▸ **Exercise materials**:
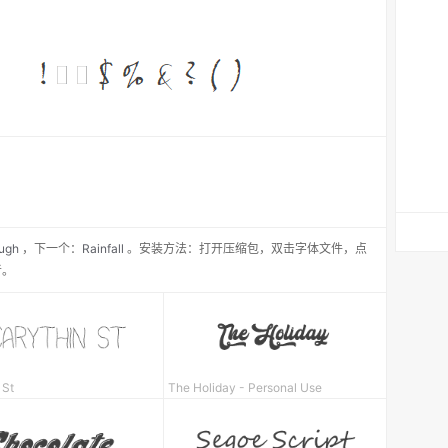
ough
，
下一个：
Rainfall
。安装方法：打开压缩包，双击字体文件，点
者。
 St
The Holiday - Personal Use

▸ **About this exercise**: If the material above contains pictures, exclude them from an otherwise exact transcription.

▸ **Response to this exercise**:
ough
，
下一个：
Rainfall
。安装方法：打开压缩包，双击字体文件，点
者。
 St
The Holiday - Personal Use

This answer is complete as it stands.